Monday, November 06, 2006

Khalilzad leaving Baghdad?

This is a mysterious twist. Someone is leaking the story that the current US Ambassador in Baghdad, Zalmay Khalilzad, is planning to resign his post probably sometime early next year: U.S. envoy to Iraq likely quitting post by Anne Gearan AP 11/06/06. Gearan reports:

His replacement in Baghdad may be Ryan Crocker, a senior career diplomat who is currently U.S. ambassador to Pakistan, those officials said. Crocker was a top U.S. representative in Baghdad for several months in 2003, shortly after the U.S.-led invasion that toppled Saddam Hussein. ...

National Intelligence Director John Negroponte, during a Baghdad visit on Friday, told al-Maliki that Khalilzad would leave about the first of the year and replaced by Crocker, according to two top aides to the Iraqi leader. The aides spoke on condition of anonymity because they are not authorized to release information.
If that source is accurate, I wonder why it would be John Negroponte, the Director of National Intelligence (DNI) that would bring the message to Maliki instead of sending it through regular State Department channels. I don't know the exact protocol on these things. But I'm guessing that's not it.

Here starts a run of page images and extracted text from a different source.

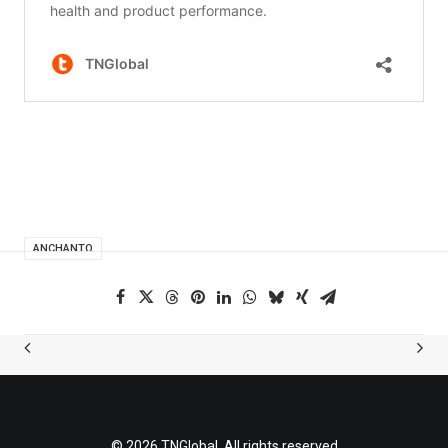
ANCHANTO
© 2026 TNGlobal. All rights reserved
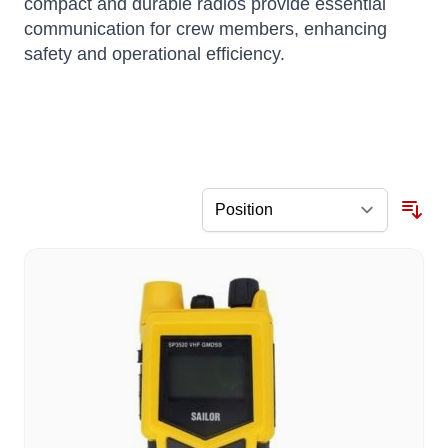
compact and durable radios provide essential
communication for crew members, enhancing
safety and operational efficiency.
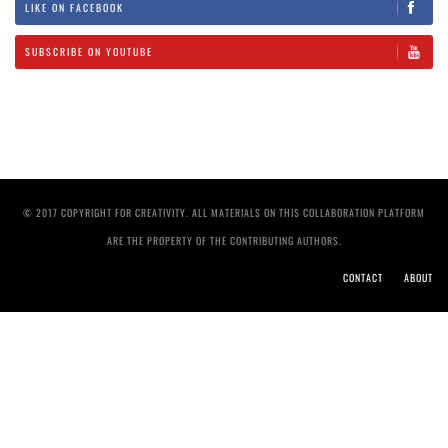
LIKE ON FACEBOOK
SUBSCRIBE ON YOUTUBE
© 2017 COPYRIGHT FOR CREATIVITY. ALL MATERIALS ON THIS COLLABORATION PLATFORM
ARE THE PROPERTY OF THE CONTRIBUTING AUTHORS.
CONTACT
ABOUT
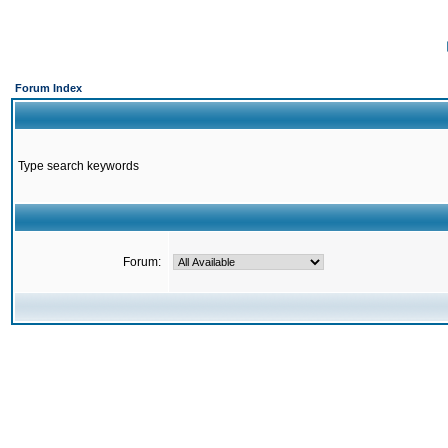
Forum Index
Type search keywords
Forum:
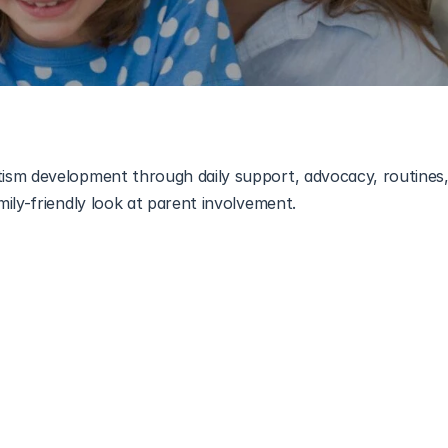
sm development through daily support, advocacy, routines,
grow best when they feel understood, and that understanding
 adjustments can create a huge sense of comfort for a child
nize their influence, they become empowered partners in the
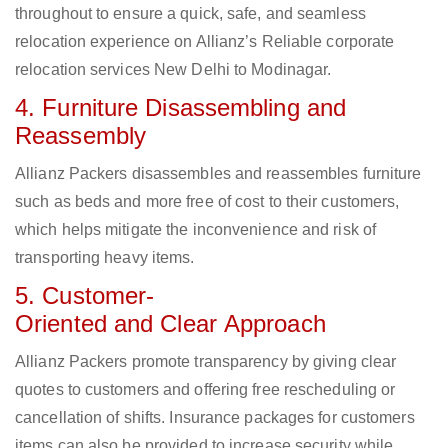
throughout to ensure a quick, safe, and seamless
relocation experience on Allianz’s Reliable corporate
relocation services New Delhi to Modinagar.
4. Furniture Disassembling and
Reassembly
Allianz Packers disassembles and reassembles furniture
such as beds and more free of cost to their customers,
which helps mitigate the inconvenience and risk of
transporting heavy items.
5. Customer-
Oriented and Clear Approach
Allianz Packers promote transparency by giving clear
quotes to customers and offering free rescheduling or
cancellation of shifts. Insurance packages for customers
items can also be provided to increase security while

Dan Senor gives us the following information on Crocker in a column on the recent book by Rajiv Chandrasekaran, The Realities Of Trying to Rebuild Iraq Washington Post 10/10/06:

Nor does Chandrasekaran discuss Ryan Crocker, a striking omission since Chandrasekaran once described Crocker as Bremer's "top political aide" [news story, July 13, 2003]. Crocker, the senior State Department official with responsibility for Iraq before the war, led the CPA's political reconstruction team. A fluent Arabic speaker widely regarded as among the State Department's most distinguished Arabists, Crocker had served as ambassador to Syria and Kuwait under Clinton. He is a consummate professional diplomat, neither inexperienced nor an ideologue. And he was extraordinarily influential in the early months of the occupation; along with Bremer and senior British envoy John Sawers (another Middle East expert, who had come to the CPA from his post as ambassador to Egypt), Crocker played the most influential role in selecting the Iraqi Governing Council in July 2003. But reading Chandrasekaran's book, you would be left with the impression that Crocker had nothing to with Iraq - he does not even get a mention.
Crocker, in other words, was one of the most important officials making key decisions in the early months of the occupation, a period which is now widely regarded as having squandered whatever possibilities were there for the Iraq War to turn out as some less than a complete disaster for the United States. Another heckuva job guy, apparently.